Daily Mail'in haberine göre şirket, son zamanlarda genetik mühendisliği yoluyla bu korkunç kurdun neslinin tükenmesini önleme çabalarıyla manşetlere çıktı.
"Peru hükümetinden izin almaları gerekiyor," dedi Michels. "Hükümet, önde gelen bir Amerikan biyoteknoloji şirketinin bu mumyalar üzerinde patentli antik DNA test yöntemlerini kullanmasına izin vermiyorsa, bu konudaki tutumlarını anlamak için başka neye ihtiyaç olduğunu bilmiyorum."
Mumyalar ilk olarak 2022 yılında, gazeteci Jaime Maussan'ın Meksika Kongresi'nde bu minik yaratıklardan birkaçını sergileyerek gerçek olduklarını ilan etmesiyle uluslararası ilgi gördü. Daha sonraki bir toplantıda, bir grup doktor cesetlerin bir zamanlar canlı organizmalar olduğu iddiasını destekledi. Bazı uzmanların dört yıldan uzun süredir beş benzer örneği incelediği bildiriliyor.
Ancak 2023'te, başka bir gazetecinin elinde oyuncak bebek olduğu ortaya çıkan iki küçük "mumya" bulunmasının ardından mumyaların sahte olduğu ilan edildi. Mumyalardan ilham alan Manuel Cáceres, turistlere satmak üzere tahta figürinler yaptı. Bunlara Lima Havalimanı'nda el konuldu ve laboratuvar analizi için gönderildi.
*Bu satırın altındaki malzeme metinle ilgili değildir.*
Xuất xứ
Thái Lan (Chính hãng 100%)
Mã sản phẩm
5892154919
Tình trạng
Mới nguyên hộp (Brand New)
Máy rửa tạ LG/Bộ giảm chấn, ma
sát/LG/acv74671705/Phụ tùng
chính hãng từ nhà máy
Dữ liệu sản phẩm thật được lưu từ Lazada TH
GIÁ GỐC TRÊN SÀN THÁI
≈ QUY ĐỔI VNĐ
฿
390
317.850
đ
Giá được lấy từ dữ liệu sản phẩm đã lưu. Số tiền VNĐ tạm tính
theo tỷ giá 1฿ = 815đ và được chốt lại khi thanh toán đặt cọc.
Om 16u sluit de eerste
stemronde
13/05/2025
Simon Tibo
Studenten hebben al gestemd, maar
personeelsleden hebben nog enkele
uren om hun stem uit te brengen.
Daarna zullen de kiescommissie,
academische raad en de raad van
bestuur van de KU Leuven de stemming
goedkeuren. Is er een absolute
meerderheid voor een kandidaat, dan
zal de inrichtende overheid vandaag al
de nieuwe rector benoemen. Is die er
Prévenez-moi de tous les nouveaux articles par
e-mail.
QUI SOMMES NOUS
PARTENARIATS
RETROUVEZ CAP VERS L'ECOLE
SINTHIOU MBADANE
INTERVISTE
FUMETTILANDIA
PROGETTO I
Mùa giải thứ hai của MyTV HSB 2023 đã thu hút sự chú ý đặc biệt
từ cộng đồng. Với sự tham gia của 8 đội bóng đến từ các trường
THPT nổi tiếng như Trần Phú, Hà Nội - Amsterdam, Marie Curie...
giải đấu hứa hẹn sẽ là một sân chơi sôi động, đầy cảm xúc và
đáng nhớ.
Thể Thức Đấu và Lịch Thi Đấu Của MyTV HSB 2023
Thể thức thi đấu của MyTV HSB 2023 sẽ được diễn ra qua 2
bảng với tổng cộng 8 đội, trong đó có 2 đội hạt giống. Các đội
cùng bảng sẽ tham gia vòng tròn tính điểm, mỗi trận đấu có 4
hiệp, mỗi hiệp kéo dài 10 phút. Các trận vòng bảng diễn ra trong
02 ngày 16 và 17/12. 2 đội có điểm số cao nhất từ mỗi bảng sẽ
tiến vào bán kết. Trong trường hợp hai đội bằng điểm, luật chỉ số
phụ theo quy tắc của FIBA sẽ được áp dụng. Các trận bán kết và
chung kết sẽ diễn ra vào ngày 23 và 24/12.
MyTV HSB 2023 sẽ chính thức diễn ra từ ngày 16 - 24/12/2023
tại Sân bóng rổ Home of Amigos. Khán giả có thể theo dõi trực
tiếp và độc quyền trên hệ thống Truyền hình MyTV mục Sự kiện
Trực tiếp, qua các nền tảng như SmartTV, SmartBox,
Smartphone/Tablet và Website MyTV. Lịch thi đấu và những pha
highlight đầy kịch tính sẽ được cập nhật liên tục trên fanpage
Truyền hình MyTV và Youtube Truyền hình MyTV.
Soruşturmayı yürüten adli arkeolog Flavio Estrada, örneklerin uzaylılara ait olduğu iddialarının "tamamen yanlış" olduğunu söyledi.
Estrada, kendi görüşünü savunurken, "Sonuç basit: Bunlar, bu gezegendeki hayvanların kemiklerinden bir araya getirilmiş ve modern sentetik yapıştırıcılarla yapıştırılmış bebekler," dedi. "Dolayısıyla, İspanyol öncesi dönemde bir araya getirilmemişler. Uzaylı değiller, uzaylı kadınlar değiller."